## Instructions to follow
Leave out the pictures, then return the records word for word.

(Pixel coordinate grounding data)
•••••

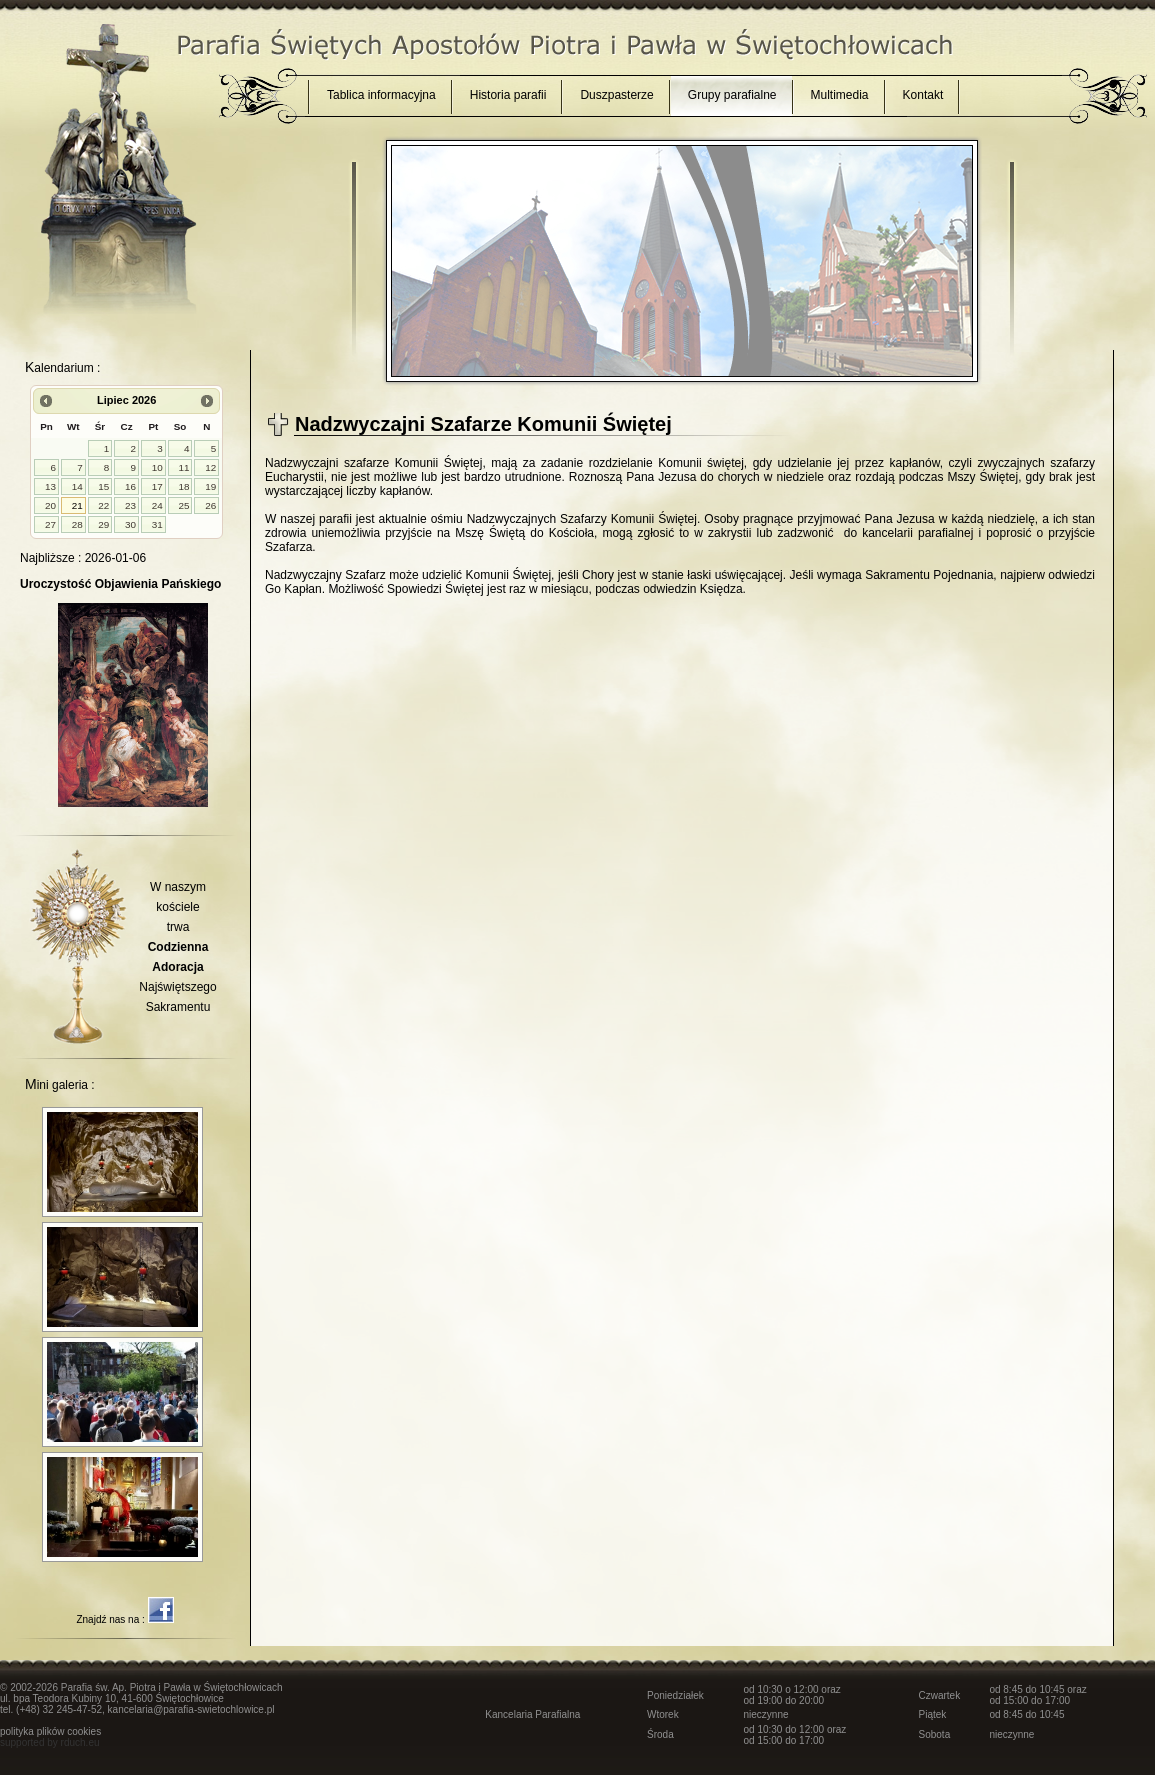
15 (103, 486)
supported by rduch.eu (50, 1742)
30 (130, 524)
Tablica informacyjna (381, 95)
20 (50, 505)
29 (103, 524)
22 (103, 505)
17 (157, 486)
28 (77, 524)
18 (183, 486)
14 (77, 486)
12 (210, 467)
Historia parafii (508, 95)
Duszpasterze (616, 95)
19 (210, 486)
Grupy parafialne (732, 95)
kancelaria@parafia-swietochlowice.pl (191, 1709)
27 (50, 524)
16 (130, 486)
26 (210, 505)
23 (130, 505)
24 (157, 505)
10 (157, 467)
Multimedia (840, 95)
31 (157, 524)
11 (183, 467)
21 (77, 505)
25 (183, 505)
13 (50, 486)
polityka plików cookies (50, 1731)
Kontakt (923, 95)
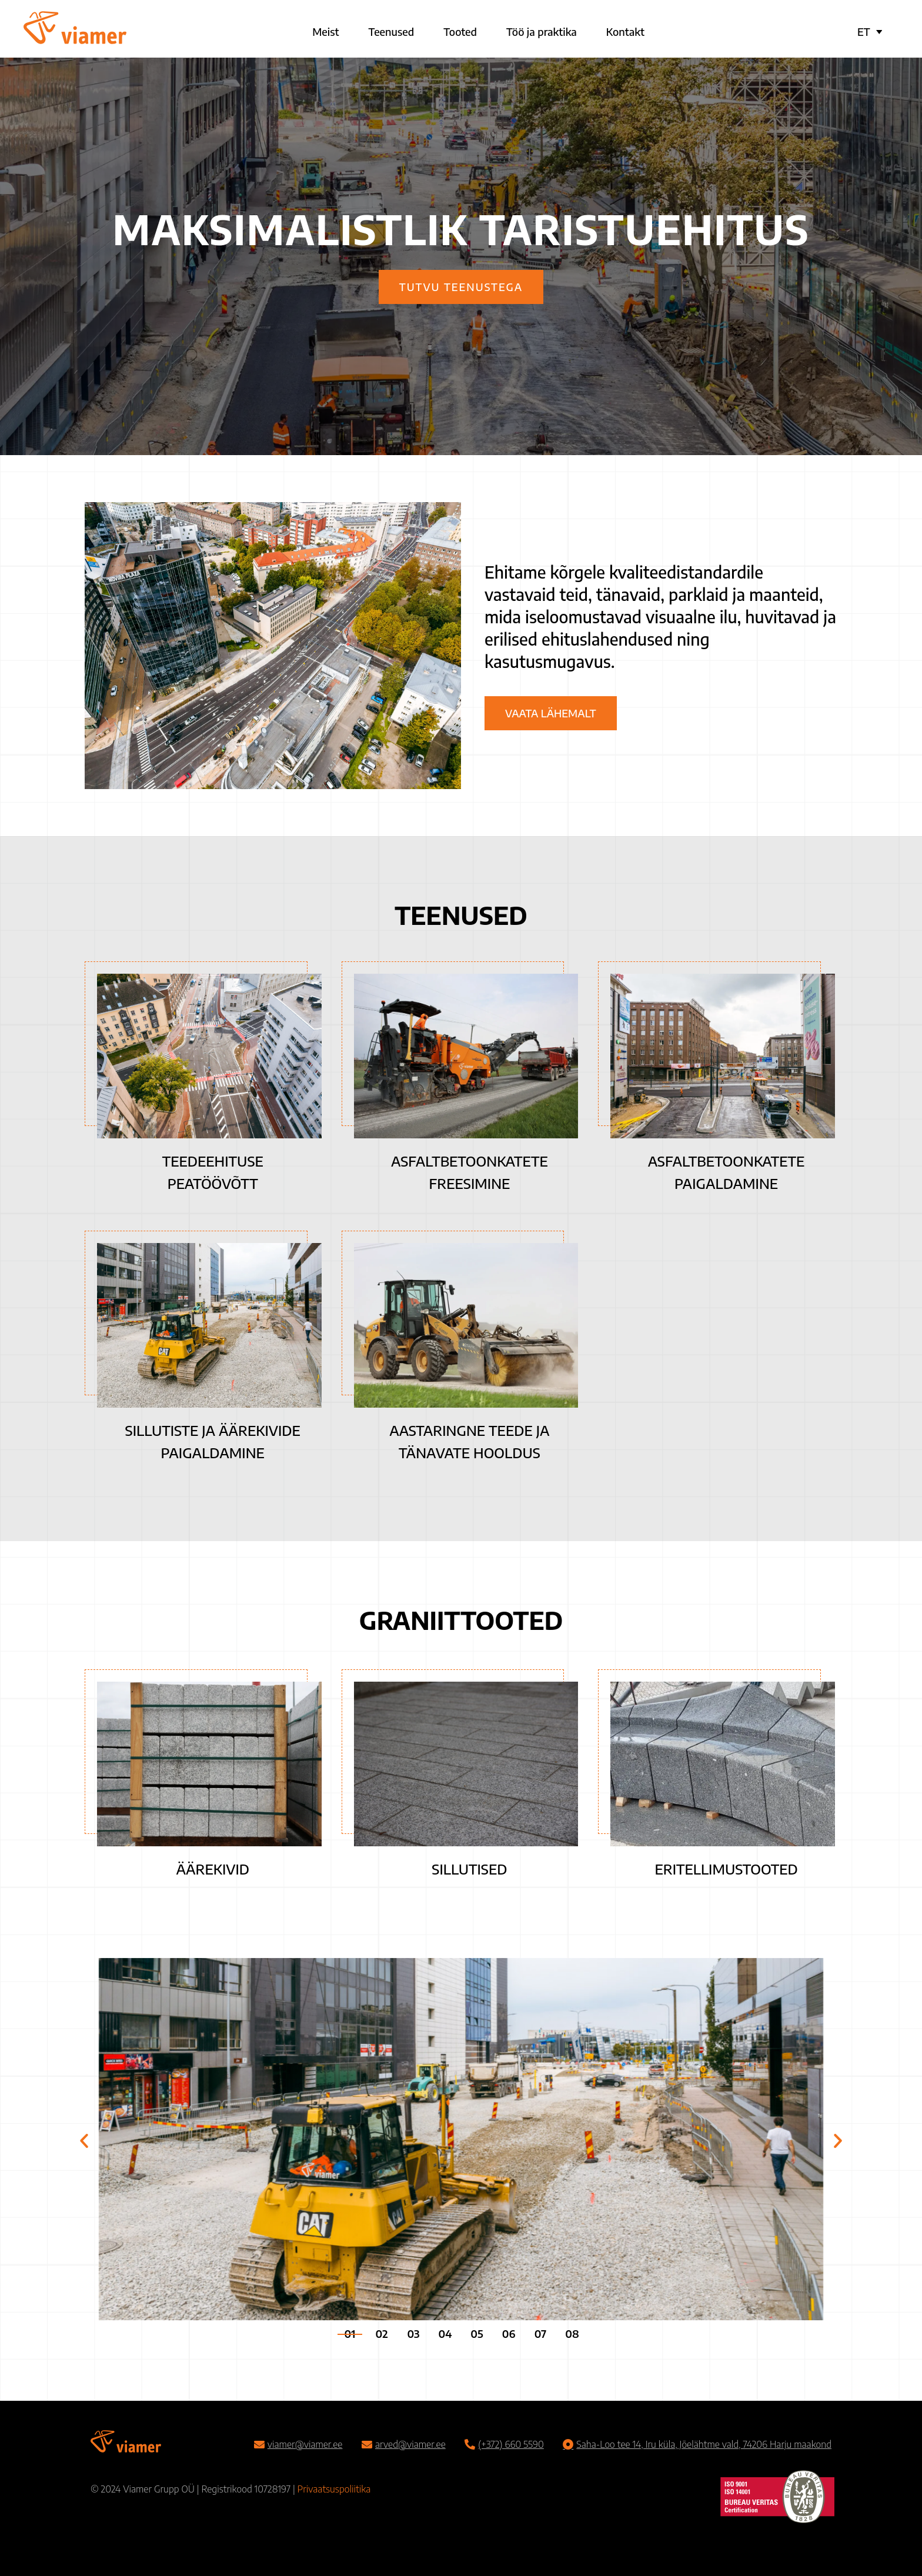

•••••

## Task output
15 (103, 486)
supported by rduch.eu (50, 1742)
30 (130, 524)
Tablica informacyjna (381, 95)
20 (50, 505)
29 (103, 524)
22 (103, 505)
17 (157, 486)
28 (77, 524)
18 (183, 486)
14 (77, 486)
12 (210, 467)
Historia parafii (508, 95)
Duszpasterze (616, 95)
19 (210, 486)
Grupy parafialne (732, 95)
kancelaria@parafia-swietochlowice.pl (191, 1709)
27 (50, 524)
16 (130, 486)
26 (210, 505)
23 (130, 505)
24 (157, 505)
10 (157, 467)
Multimedia (840, 95)
31 (157, 524)
11 (183, 467)
21 (77, 505)
25 (183, 505)
13 (50, 486)
polityka plików cookies (50, 1731)
Kontakt (923, 95)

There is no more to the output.